Nonsense, absolute nonsense. I've been trying to understand events as they
happened and not be quick to point a finger just because others have been
quick to the draw.

>
> The fact is, Bush was and is our Commander in Chief, and
> the worst terrorist attack in U.S. history occurred under his
> watch.


So what!!

Theodore Roosevelt was our Commander in Chief when on Dec. 7,1941 Pearl
Harbor was attacked by the Japanese, killing thousands of Americans and
destroying 2/3rd's of the American Atlantic Fleet. He was still our
Commander in Chief when on Dec. 11, 1941 Germany declared was on the US
because the US was furnishing lendlease aid to England. In just a span of 4
days, the US was in a global two front war which is still considered the
worst war the world has ever seen. All this occurred while Roosevelt was on
watch yet Roosevelt, a three term president, is looked upon with reverence.

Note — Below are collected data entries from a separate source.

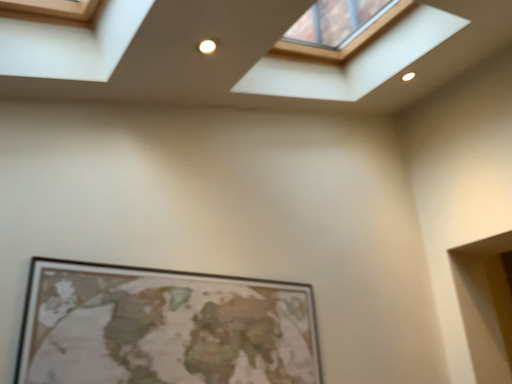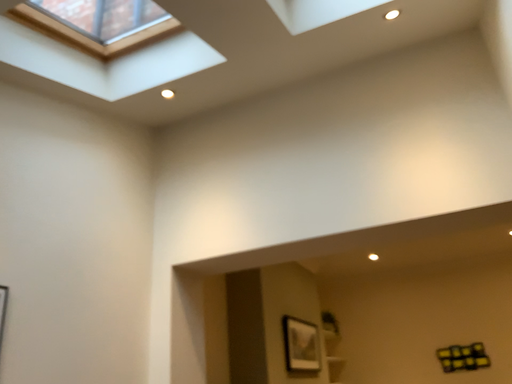 Question: Which way did the camera rotate in the video?

Choices:
 (A) rotated left
 (B) rotated right

Answer: (B) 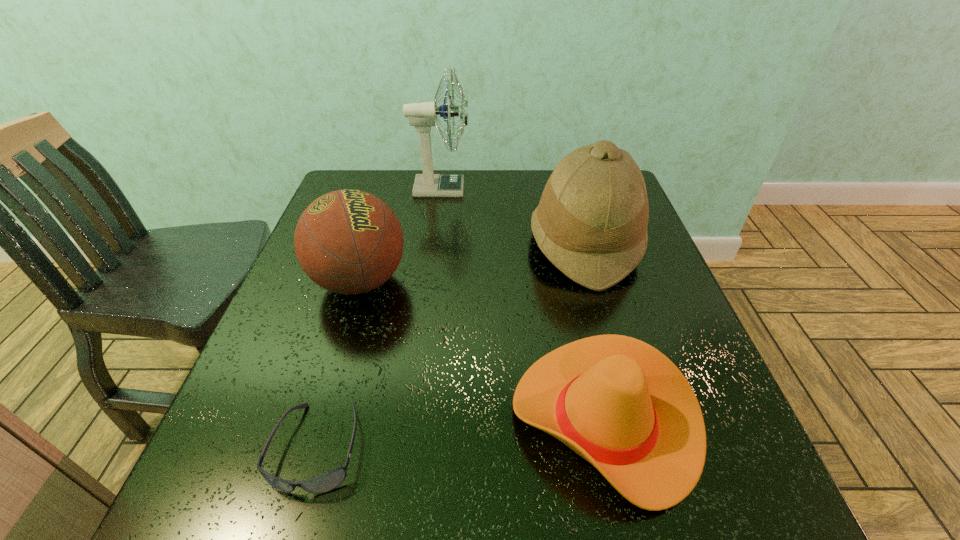 The height and width of the screenshot is (540, 960). In order to click on free spot located 0.360m on the back of the cowboy hat in this screenshot , I will do `click(564, 238)`.

The height and width of the screenshot is (540, 960). Identify the location of fan present at the far edge. (422, 115).

The height and width of the screenshot is (540, 960). Identify the location of hat positioned at the far edge. (591, 223).

This screenshot has width=960, height=540. I want to click on cowboy hat that is positioned at the near edge, so click(x=619, y=403).

What are the coordinates of `sunglasses at the near edge` in the screenshot? It's located at (326, 482).

The width and height of the screenshot is (960, 540). Find the location of `basketball present at the left edge`. basketball present at the left edge is located at coordinates (347, 241).

Locate an element on the screen. sunglasses that is at the left edge is located at coordinates (326, 482).

What are the coordinates of `hat present at the right edge` in the screenshot? It's located at (591, 223).

The image size is (960, 540). Find the location of `cowboy hat that is positioned at the right edge`. cowboy hat that is positioned at the right edge is located at coordinates (619, 403).

This screenshot has height=540, width=960. I want to click on object that is at the near left corner, so click(x=326, y=482). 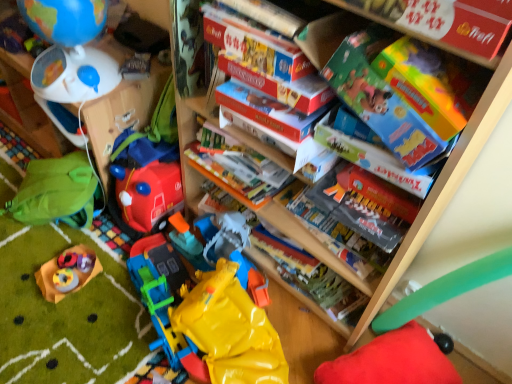 Locate an element on the screen. This screenshot has height=384, width=512. vacant area on top of red plush cushion at lower right, the 1th toy from the right (from a real-world perspective) is located at coordinates (397, 363). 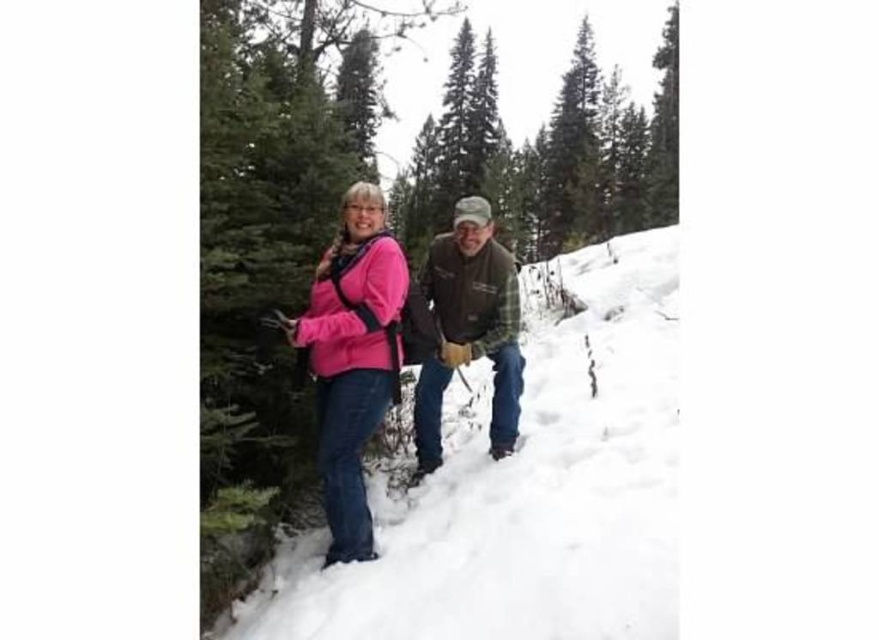 Question: Is white fluffy snow at center wider than brown leather jacket at center?

Choices:
 (A) no
 (B) yes

Answer: (B)

Question: Estimate the real-world distances between objects in this image. Which object is farther from the brown leather jacket at center?

Choices:
 (A) pink fleece jacket at center
 (B) white fluffy snow at center

Answer: (B)

Question: Is pink fleece jacket at center positioned behind brown leather jacket at center?

Choices:
 (A) no
 (B) yes

Answer: (A)

Question: Estimate the real-world distances between objects in this image. Which object is farther from the pink fleece jacket at center?

Choices:
 (A) white fluffy snow at center
 (B) brown leather jacket at center

Answer: (A)

Question: Among these points, which one is nearest to the camera?

Choices:
 (A) (465, 321)
 (B) (647, 413)
 (C) (300, 336)

Answer: (C)

Question: Is white fluffy snow at center in front of brown leather jacket at center?

Choices:
 (A) yes
 (B) no

Answer: (A) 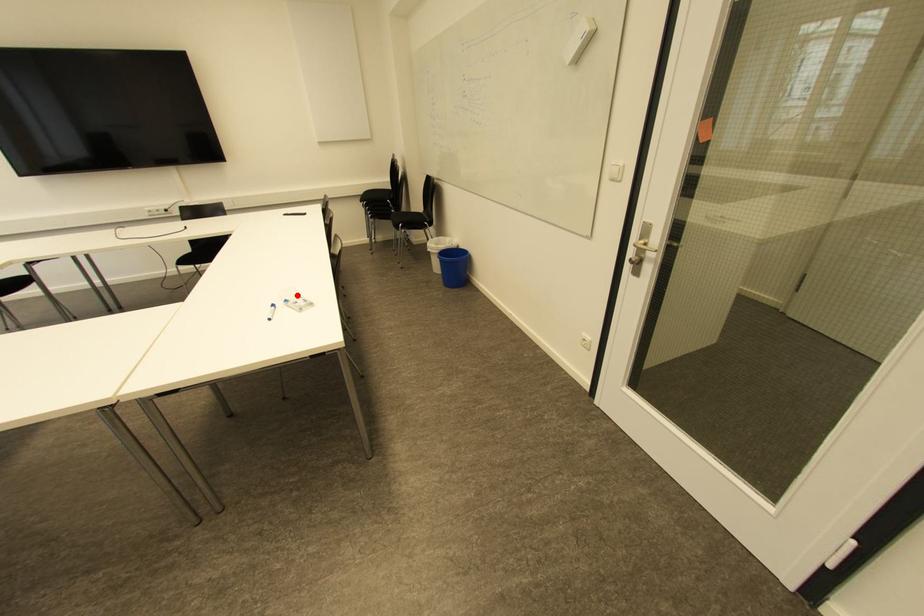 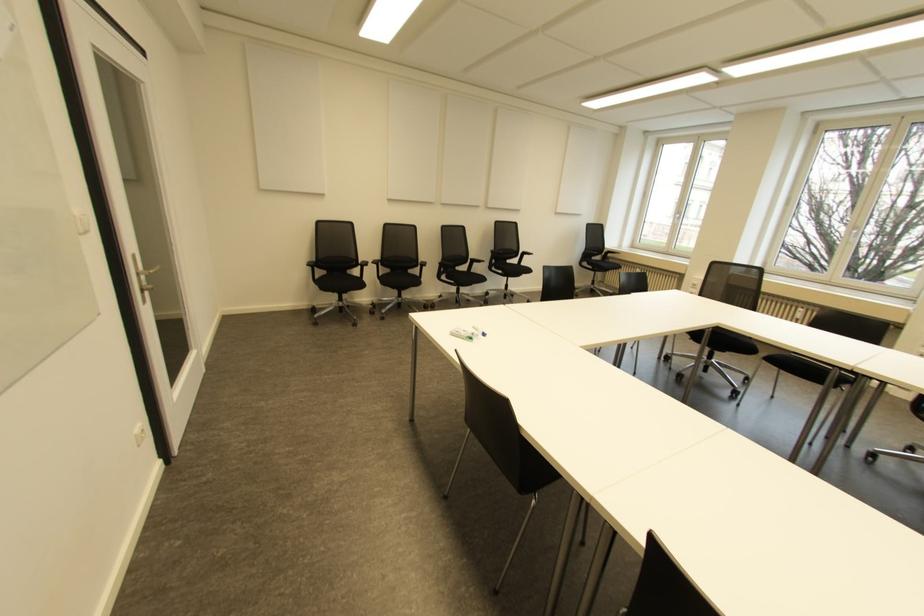 In the second image, find the point that corresponds to the highlighted location in the first image.

(470, 338) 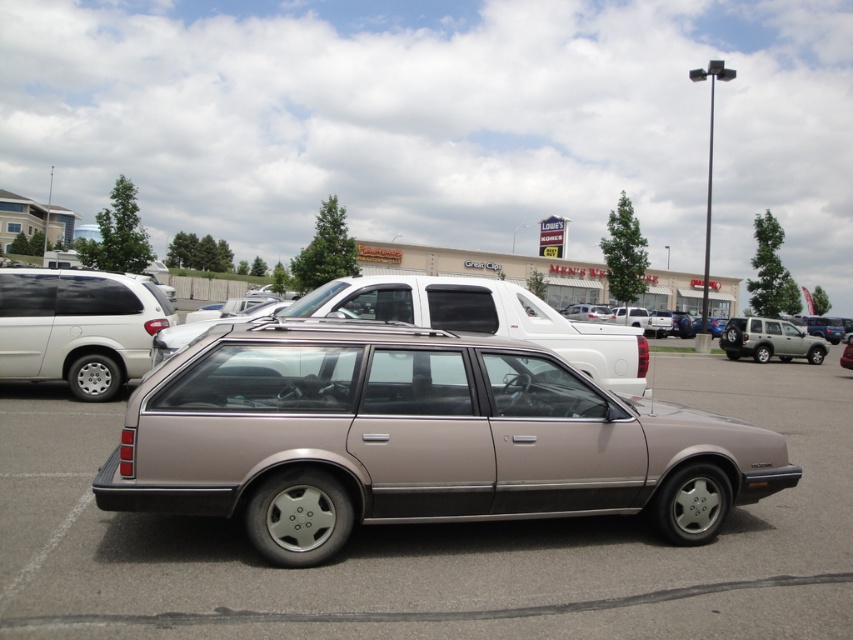 You are a delivery driver who needs to park your truck in this parking lot. You see the matte black minivan at left and the metallic gold station wagon at center. Which vehicle takes up less space in the parking spot?

The matte black minivan at left is smaller than the metallic gold station wagon at center, so it takes up less space in the parking spot.

You are standing next to a camera and want to take a photo of the metallic gray station wagon at center. The camera requires you to be at least 3 meters away from the subject to focus properly. Can you take the photo without moving?

The metallic gray station wagon at center and camera are 3.24 meters apart, so yes, you can take the photo without moving because the distance is sufficient for the camera to focus properly. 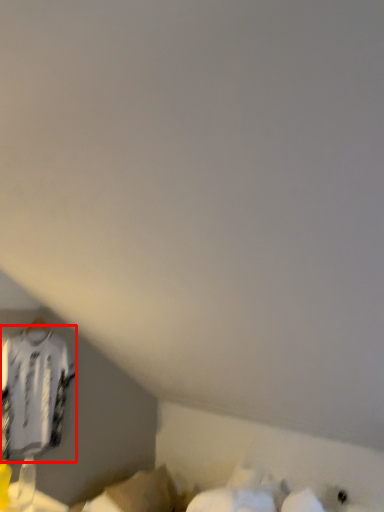 Question: Where is clothing (annotated by the red box) located in relation to wide in the image?

Choices:
 (A) left
 (B) right

Answer: (A) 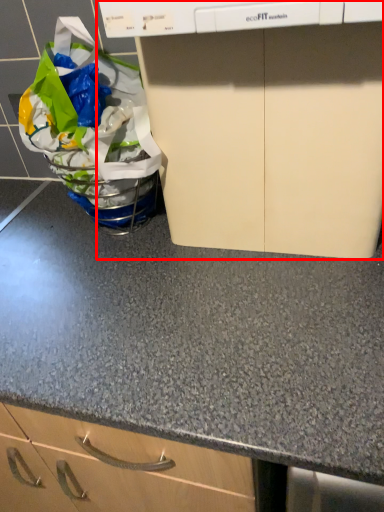 Question: From the image's perspective, considering the relative positions of home appliance (annotated by the red box) and grocery bag in the image provided, where is home appliance (annotated by the red box) located with respect to the staircase?

Choices:
 (A) above
 (B) below

Answer: (B) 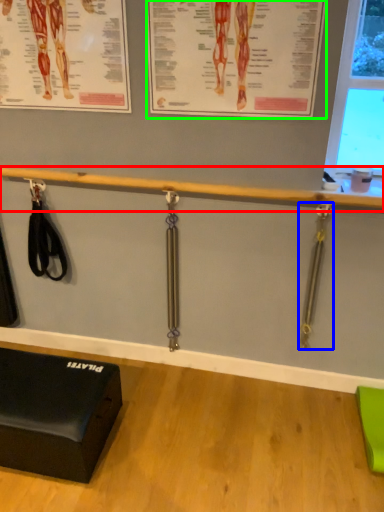 Question: Which object is the closest to the beam (highlighted by a red box)? Choose among these: weight (highlighted by a blue box) or poster page (highlighted by a green box).

Choices:
 (A) weight
 (B) poster page

Answer: (B) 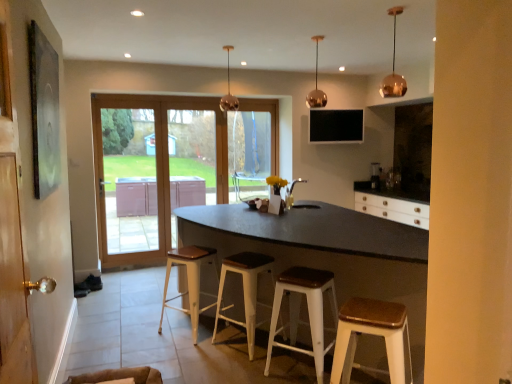 Image resolution: width=512 pixels, height=384 pixels. I want to click on blank space situated above gold metallic pendant light at upper center, arranged as the 2th light fixture when viewed from the right (from a real-world perspective), so click(x=320, y=36). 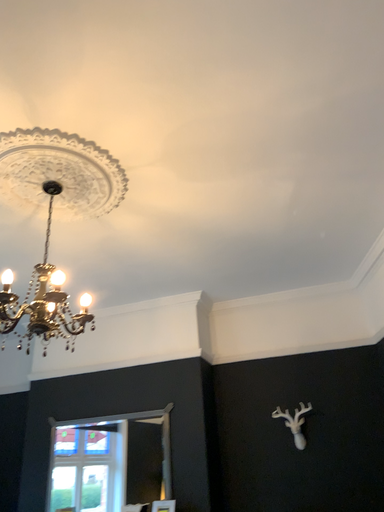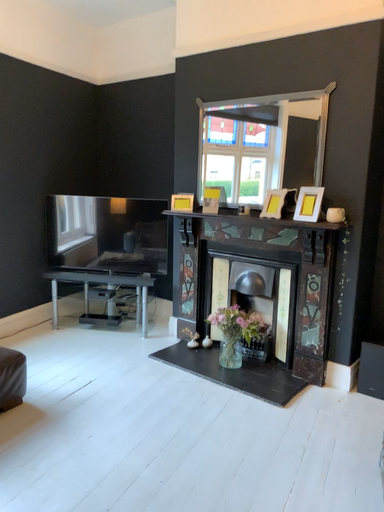 Question: Which way did the camera rotate in the video?

Choices:
 (A) rotated left
 (B) rotated right

Answer: (A) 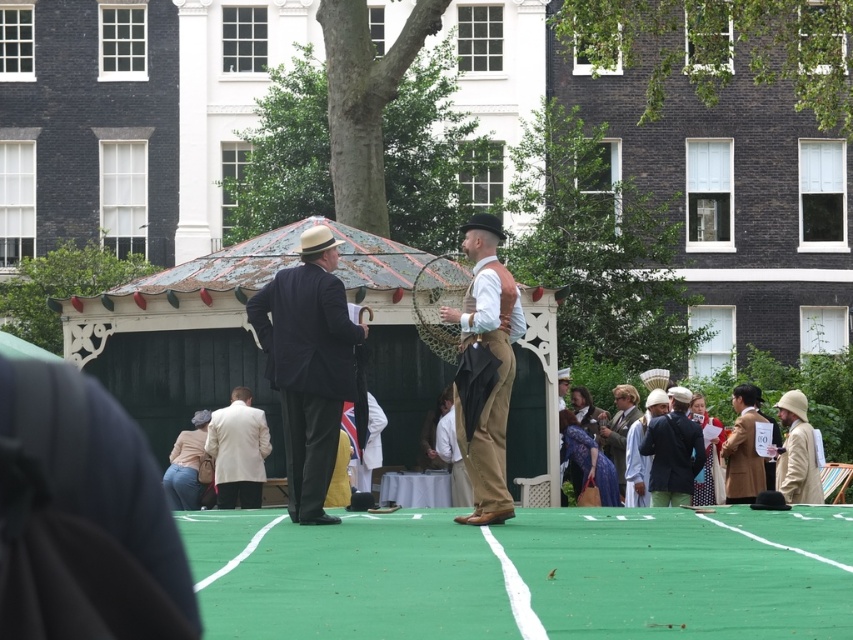 Who is positioned more to the right, dark blue suit at center or brown leather vest at center?

From the viewer's perspective, brown leather vest at center appears more on the right side.

Does dark blue suit at center have a greater width compared to brown leather vest at center?

Indeed, dark blue suit at center has a greater width compared to brown leather vest at center.

Identify the location of dark blue suit at center. (308, 365).

Where is `dark blue suit at center`? The width and height of the screenshot is (853, 640). dark blue suit at center is located at coordinates (308, 365).

Who is lower down, light beige fabric coat at center or light brown fabric hat at right?

light beige fabric coat at center is lower down.

Between point (233, 456) and point (720, 413), which one is positioned in front?

Point (233, 456)

What do you see at coordinates (238, 451) in the screenshot? The height and width of the screenshot is (640, 853). I see `light beige fabric coat at center` at bounding box center [238, 451].

Where is `light beige fabric coat at center`? This screenshot has height=640, width=853. light beige fabric coat at center is located at coordinates (238, 451).

Does brown leather vest at center lie in front of light brown fabric hat at right?

Yes, brown leather vest at center is in front of light brown fabric hat at right.

Which is below, brown leather vest at center or light brown fabric hat at right?

brown leather vest at center is lower down.

Measure the distance between brown leather vest at center and camera.

brown leather vest at center and camera are 34.17 meters apart from each other.

I want to click on brown leather vest at center, so click(485, 369).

Before that Woodrow Wilson was the Commander in Chief when a German U-Boat
sank the liner Lusitania on May 7th, 1915 because German agents mistakenly
thought the Lusitania also carried war supplies in her storage holds,
bringing the US into World War 1. Wilson was not held accountable because he
was Commander in Chief at that time.

Good grief man, study history and place events in proper perspectives.


> It's also an established fact that when Bush took office,
> Condi Rice (who, by the way, claimed executive privilege and
> steadfastly refused to testify before the 9/11 Commission - see:


Yes she did refuse to testify, but she did indeed testify when Bush told her
it was be alright for her to testify.

> http://www.msnbc.msn.com/id/4601195/) was given a plan to
> deal with al-Qaeda and Usama bin Laden that had been
> developed by the Clinton administration. Rice responded to
> this plan by telling both Treasury Secretary Paul O'Neill and
> Chairman Clarke of the Joint Chiefs of Staff that the terrorism
> issue "wasn't a priority".


It wasn't Rice who said terrorism wasn't a priority issue, it was Clarke and
O'Neill who made that claim. Clarke has since been shown to be a BS'er and
is rarely seen in any news worthy activity.

"Rice also took issue with claims that terrorism was not a priority for the
administration -- claims made by Clarke, a former chairman of the Joint
Chiefs of Staff and former Treasury Secretary Paul O'Neill. "I don't know
what a sense of urgency would have caused us to do differently," Rice said
she took issue with claims that terrorism was not a priority as Clarke and
O'Neill testified but _she Knew_ of no sense of urgency that would change
anything.


> Now was Bush the one who selected
> Condi Rice as our National Security Advisor, or was he not?
> Is he not responsible for his choice?


So Bush hired Rice. Rice testified saying terrorism was a priority but saw
no urgency to do anything. Something wrong here?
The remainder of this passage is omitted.